◆ **WHAT IS BEING ASKED**
Look below for the line containing "with hard-to-target fat" and the line containing "comprehensive guide, we"; repeat exactly those two lines and all lines between them, and nothing else.

Items listed in a dataset

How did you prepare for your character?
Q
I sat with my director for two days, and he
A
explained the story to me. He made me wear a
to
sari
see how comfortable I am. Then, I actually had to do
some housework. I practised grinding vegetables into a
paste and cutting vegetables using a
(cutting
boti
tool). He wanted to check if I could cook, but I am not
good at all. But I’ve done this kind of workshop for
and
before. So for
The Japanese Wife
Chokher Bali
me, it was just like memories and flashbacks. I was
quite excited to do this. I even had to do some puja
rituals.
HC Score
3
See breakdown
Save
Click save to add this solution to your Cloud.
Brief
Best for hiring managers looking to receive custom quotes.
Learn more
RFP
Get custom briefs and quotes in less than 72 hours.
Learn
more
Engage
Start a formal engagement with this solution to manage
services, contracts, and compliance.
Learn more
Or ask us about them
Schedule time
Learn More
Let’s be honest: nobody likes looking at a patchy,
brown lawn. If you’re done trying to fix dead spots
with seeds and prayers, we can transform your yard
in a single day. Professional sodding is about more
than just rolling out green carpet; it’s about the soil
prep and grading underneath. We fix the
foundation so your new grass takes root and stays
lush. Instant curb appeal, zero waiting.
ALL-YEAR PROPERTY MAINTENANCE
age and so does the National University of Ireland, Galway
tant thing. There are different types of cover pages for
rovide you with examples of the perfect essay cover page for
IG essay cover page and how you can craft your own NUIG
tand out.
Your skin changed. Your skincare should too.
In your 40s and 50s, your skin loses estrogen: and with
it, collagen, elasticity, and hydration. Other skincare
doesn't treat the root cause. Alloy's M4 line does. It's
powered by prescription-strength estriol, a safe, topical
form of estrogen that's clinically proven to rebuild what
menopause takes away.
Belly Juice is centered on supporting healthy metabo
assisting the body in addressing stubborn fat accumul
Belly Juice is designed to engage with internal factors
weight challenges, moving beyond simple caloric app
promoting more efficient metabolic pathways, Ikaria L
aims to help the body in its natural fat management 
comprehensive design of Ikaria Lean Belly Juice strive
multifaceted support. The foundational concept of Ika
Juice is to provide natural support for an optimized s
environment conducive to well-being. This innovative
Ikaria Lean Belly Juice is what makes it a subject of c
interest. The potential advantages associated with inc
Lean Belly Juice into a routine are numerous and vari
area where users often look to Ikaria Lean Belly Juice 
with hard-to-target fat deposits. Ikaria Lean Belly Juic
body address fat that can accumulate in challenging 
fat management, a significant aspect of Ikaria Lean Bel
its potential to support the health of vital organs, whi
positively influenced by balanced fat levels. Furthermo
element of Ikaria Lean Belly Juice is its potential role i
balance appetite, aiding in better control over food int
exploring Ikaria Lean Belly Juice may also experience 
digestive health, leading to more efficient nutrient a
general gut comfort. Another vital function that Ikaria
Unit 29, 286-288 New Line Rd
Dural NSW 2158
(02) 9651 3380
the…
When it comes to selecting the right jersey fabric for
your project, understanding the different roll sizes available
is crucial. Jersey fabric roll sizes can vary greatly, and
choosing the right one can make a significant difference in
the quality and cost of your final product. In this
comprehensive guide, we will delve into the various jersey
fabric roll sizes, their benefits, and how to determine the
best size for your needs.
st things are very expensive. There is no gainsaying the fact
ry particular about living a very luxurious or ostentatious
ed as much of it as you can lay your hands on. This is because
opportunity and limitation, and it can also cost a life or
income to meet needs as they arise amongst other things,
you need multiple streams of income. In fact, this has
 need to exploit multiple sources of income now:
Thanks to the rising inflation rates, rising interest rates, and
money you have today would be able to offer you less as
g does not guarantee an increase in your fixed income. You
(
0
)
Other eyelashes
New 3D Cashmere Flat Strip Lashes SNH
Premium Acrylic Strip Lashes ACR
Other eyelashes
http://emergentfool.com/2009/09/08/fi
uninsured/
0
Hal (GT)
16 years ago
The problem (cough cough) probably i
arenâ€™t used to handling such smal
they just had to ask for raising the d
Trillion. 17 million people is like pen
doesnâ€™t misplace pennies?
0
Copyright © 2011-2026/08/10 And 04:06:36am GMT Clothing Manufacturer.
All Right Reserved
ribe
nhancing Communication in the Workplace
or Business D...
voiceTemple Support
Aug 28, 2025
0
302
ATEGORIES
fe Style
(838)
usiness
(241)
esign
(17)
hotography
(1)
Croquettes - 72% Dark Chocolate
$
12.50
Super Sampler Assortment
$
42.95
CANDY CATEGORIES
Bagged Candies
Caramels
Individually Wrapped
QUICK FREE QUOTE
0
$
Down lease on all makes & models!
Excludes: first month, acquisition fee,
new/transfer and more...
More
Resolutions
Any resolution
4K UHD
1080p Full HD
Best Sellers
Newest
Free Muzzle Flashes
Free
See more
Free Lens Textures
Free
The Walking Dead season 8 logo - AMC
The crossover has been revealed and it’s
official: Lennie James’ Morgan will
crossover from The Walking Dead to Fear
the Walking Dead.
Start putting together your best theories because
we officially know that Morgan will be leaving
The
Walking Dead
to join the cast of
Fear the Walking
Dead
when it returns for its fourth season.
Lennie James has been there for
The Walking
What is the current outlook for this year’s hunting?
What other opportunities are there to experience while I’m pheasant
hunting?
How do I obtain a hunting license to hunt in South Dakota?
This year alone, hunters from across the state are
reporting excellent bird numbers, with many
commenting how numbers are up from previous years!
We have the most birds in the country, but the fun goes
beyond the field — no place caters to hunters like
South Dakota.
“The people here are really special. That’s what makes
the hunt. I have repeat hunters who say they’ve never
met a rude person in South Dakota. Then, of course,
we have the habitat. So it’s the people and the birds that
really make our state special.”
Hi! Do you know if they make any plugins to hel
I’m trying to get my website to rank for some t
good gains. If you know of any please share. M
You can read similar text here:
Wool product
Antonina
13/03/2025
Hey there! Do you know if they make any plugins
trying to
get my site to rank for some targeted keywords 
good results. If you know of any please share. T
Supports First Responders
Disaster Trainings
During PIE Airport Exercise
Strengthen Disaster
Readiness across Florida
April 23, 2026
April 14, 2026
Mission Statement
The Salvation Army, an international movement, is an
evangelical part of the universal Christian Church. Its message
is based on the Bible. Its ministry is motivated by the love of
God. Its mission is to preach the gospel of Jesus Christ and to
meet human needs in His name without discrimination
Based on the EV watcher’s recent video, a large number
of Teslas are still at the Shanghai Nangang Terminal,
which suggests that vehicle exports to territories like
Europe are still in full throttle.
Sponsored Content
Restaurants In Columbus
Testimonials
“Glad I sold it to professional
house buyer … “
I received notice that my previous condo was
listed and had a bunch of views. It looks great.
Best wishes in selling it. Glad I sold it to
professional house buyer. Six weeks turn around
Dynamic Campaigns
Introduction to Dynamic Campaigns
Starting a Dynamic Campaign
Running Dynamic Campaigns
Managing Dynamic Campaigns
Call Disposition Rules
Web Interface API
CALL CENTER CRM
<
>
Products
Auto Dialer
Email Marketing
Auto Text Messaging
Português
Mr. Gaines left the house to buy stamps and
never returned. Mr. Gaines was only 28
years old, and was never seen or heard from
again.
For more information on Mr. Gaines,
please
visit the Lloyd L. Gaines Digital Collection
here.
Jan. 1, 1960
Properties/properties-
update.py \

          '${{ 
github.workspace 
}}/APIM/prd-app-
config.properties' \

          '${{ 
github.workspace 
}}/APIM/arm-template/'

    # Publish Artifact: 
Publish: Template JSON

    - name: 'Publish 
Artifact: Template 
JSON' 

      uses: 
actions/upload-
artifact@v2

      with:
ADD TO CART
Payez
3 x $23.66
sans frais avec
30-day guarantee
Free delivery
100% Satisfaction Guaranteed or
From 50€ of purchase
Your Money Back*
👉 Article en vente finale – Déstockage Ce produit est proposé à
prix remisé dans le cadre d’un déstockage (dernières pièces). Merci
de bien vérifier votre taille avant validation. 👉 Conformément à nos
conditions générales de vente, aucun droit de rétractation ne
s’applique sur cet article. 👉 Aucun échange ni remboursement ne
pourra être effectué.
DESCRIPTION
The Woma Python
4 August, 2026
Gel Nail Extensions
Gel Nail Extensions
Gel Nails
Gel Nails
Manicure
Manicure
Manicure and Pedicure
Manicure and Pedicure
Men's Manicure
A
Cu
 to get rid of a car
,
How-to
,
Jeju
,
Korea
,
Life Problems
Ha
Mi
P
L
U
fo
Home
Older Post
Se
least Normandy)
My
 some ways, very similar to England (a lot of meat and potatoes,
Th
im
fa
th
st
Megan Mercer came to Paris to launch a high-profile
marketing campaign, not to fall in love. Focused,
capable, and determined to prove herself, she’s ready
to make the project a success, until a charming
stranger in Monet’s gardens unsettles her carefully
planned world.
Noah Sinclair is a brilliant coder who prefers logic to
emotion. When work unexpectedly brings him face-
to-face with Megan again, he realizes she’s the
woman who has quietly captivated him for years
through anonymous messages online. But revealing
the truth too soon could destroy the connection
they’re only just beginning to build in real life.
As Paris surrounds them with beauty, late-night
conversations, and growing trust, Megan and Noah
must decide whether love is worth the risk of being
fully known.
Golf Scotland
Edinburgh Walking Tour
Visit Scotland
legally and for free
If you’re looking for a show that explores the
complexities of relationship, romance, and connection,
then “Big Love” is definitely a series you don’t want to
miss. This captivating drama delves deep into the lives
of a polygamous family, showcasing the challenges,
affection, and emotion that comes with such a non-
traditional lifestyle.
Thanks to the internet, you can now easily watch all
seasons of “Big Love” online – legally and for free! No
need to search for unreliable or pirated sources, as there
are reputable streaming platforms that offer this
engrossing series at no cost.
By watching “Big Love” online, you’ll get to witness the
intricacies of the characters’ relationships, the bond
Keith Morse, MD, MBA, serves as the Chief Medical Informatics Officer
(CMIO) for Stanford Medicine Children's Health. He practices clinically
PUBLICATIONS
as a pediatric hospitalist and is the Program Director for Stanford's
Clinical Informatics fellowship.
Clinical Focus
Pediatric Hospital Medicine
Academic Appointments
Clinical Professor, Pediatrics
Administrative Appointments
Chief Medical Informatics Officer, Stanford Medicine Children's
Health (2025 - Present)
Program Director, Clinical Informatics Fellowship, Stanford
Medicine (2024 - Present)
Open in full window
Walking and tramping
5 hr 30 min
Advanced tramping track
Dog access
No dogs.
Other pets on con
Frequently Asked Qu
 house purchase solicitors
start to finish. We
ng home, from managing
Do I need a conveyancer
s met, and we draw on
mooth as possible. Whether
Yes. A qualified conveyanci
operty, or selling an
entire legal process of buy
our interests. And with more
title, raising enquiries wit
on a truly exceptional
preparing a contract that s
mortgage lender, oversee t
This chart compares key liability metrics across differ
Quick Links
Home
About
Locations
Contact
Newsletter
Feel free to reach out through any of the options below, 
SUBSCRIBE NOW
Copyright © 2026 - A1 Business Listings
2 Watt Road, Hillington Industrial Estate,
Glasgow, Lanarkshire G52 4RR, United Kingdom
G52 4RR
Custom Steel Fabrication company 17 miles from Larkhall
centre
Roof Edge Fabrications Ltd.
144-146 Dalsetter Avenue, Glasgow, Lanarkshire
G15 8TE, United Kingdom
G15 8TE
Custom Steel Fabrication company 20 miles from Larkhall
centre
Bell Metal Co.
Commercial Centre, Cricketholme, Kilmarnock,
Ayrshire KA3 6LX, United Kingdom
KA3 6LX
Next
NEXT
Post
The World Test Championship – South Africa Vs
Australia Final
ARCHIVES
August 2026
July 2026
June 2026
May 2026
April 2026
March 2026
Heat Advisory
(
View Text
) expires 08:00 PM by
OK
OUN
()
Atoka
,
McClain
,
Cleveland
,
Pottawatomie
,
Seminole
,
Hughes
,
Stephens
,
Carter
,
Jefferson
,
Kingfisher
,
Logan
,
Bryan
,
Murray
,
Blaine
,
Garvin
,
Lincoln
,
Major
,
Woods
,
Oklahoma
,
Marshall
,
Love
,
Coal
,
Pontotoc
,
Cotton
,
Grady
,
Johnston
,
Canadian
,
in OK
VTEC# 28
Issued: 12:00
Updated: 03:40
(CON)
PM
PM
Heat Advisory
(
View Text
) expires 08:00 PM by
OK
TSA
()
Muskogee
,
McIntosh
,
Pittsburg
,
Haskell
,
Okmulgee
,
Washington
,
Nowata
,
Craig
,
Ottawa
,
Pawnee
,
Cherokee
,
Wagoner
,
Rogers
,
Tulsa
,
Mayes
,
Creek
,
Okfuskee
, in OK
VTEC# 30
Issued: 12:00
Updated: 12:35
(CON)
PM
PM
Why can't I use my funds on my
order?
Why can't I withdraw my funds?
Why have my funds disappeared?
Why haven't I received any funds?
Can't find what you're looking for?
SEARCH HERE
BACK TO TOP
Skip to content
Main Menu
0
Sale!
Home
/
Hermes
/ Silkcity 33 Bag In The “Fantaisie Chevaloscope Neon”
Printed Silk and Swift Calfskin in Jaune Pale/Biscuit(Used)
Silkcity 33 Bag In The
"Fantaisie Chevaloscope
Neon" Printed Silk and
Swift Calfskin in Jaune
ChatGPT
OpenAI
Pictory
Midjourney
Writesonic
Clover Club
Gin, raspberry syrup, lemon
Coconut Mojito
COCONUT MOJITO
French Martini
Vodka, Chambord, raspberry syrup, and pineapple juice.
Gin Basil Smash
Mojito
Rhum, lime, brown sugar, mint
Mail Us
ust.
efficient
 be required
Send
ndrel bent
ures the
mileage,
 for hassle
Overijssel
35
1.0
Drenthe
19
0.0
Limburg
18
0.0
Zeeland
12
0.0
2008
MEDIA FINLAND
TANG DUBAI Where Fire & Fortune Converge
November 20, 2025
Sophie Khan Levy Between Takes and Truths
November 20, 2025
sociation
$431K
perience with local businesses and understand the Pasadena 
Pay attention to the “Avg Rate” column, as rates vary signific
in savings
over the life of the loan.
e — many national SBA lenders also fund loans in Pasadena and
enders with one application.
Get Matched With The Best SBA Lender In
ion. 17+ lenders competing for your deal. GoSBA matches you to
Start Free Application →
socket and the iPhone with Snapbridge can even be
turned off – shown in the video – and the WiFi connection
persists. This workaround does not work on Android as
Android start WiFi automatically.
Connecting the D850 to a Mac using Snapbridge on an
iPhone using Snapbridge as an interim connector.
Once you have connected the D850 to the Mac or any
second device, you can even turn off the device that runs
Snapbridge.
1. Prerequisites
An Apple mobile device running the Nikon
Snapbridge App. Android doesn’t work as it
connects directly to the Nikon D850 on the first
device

◆ **OUTPUT**
with hard-to-target fat deposits. Ikaria Lean Belly Juic
body address fat that can accumulate in challenging 
fat management, a significant aspect of Ikaria Lean Bel
its potential to support the health of vital organs, whi
positively influenced by balanced fat levels. Furthermo
element of Ikaria Lean Belly Juice is its potential role i
balance appetite, aiding in better control over food int
exploring Ikaria Lean Belly Juice may also experience 
digestive health, leading to more efficient nutrient a
general gut comfort. Another vital function that Ikaria
Unit 29, 286-288 New Line Rd
Dural NSW 2158
(02) 9651 3380
the…
When it comes to selecting the right jersey fabric for
your project, understanding the different roll sizes available
is crucial. Jersey fabric roll sizes can vary greatly, and
choosing the right one can make a significant difference in
the quality and cost of your final product. In this
comprehensive guide, we will delve into the various jersey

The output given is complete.